» PROBLEM DESCRIPTION:
Please repeat only the stretch of records running from the first line through the line that contains "What are Administrators?".

» EXTRACTED ENTRIES:
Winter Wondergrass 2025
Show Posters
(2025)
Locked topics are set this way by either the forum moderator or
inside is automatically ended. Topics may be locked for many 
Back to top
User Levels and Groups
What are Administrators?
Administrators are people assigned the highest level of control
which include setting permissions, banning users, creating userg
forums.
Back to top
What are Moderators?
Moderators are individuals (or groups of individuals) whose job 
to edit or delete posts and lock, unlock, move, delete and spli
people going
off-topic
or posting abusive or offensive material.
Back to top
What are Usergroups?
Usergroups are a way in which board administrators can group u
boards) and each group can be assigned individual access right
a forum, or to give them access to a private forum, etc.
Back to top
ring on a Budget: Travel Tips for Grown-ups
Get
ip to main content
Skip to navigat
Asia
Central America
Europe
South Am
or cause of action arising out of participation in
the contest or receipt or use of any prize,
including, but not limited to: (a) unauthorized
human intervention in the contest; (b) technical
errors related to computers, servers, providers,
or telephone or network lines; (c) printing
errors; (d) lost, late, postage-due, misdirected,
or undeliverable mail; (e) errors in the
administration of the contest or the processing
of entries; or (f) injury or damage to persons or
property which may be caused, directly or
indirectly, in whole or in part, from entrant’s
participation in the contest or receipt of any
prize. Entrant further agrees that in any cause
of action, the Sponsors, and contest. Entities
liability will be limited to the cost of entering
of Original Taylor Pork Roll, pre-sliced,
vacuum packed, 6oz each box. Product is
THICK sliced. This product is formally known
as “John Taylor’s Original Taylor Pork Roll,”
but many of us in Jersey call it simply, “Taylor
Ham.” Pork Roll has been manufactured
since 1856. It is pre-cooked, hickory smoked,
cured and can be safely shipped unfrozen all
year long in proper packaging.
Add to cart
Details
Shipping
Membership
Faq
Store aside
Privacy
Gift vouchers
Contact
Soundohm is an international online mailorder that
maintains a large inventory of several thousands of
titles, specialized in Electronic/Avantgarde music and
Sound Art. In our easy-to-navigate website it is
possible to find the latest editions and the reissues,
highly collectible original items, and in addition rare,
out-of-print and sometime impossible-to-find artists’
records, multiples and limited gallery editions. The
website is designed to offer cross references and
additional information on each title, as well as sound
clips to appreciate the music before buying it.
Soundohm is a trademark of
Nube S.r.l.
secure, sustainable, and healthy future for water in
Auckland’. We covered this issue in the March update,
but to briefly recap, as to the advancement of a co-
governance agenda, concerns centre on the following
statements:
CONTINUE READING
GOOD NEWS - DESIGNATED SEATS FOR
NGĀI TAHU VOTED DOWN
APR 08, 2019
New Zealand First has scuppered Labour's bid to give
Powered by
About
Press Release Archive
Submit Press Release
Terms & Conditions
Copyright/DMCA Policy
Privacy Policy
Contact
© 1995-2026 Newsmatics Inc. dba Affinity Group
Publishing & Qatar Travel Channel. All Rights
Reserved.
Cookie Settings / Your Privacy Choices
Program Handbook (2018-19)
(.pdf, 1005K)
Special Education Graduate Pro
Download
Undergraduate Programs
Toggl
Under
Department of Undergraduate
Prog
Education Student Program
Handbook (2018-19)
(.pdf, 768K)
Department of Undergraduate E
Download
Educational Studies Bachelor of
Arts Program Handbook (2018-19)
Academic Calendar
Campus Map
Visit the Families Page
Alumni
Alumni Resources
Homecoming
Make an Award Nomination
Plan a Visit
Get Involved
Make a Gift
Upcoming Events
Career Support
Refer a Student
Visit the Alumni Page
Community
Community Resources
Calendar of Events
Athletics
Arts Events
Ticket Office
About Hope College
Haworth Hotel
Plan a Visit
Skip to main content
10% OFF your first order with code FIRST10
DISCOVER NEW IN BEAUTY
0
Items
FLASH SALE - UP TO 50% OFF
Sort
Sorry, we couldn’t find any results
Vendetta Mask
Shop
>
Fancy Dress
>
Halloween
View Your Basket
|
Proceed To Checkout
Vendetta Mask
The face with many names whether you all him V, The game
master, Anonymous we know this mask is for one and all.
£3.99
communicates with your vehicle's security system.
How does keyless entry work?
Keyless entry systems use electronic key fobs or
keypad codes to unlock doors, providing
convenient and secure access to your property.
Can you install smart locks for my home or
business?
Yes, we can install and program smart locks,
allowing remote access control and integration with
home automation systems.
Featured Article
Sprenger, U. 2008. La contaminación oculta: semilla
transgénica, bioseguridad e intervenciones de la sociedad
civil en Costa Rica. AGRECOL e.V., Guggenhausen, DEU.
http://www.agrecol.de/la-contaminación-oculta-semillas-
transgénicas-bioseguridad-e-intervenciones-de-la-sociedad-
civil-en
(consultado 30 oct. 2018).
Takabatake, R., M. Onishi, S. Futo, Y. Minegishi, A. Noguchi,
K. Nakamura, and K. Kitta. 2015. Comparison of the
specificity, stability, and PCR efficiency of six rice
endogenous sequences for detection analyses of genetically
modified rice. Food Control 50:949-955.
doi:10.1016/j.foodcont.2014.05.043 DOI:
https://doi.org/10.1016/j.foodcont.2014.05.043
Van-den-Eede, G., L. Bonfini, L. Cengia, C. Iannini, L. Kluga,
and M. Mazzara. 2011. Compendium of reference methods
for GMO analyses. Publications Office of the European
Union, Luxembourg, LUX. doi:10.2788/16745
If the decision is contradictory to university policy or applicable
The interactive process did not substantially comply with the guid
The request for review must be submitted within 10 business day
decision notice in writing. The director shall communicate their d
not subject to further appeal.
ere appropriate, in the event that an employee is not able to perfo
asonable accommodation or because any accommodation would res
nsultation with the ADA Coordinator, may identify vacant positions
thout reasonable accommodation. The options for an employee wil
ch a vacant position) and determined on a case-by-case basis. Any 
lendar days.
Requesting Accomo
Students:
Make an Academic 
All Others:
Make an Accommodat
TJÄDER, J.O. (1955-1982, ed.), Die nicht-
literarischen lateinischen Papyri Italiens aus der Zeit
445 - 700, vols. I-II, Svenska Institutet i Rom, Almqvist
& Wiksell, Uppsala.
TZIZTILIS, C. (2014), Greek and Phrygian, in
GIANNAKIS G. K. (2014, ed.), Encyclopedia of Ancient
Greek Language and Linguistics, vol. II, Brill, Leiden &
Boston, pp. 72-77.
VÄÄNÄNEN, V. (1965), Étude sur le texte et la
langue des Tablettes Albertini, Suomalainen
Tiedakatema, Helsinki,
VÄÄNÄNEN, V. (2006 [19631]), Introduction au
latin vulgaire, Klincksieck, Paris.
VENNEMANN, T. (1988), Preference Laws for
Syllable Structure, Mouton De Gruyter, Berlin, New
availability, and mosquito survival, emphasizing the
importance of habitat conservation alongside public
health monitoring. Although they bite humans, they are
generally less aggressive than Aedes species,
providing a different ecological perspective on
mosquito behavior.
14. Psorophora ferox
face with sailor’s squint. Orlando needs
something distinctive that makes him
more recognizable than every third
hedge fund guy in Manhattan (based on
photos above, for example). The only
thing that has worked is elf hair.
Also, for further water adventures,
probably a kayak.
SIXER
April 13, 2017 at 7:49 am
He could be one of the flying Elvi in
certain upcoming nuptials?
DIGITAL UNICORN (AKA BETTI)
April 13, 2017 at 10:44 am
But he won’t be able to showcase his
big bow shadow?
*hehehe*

» PROBLEM SOLUTION:
Winter Wondergrass 2025
Show Posters
(2025)
Locked topics are set this way by either the forum moderator or
inside is automatically ended. Topics may be locked for many 
Back to top
User Levels and Groups
What are Administrators?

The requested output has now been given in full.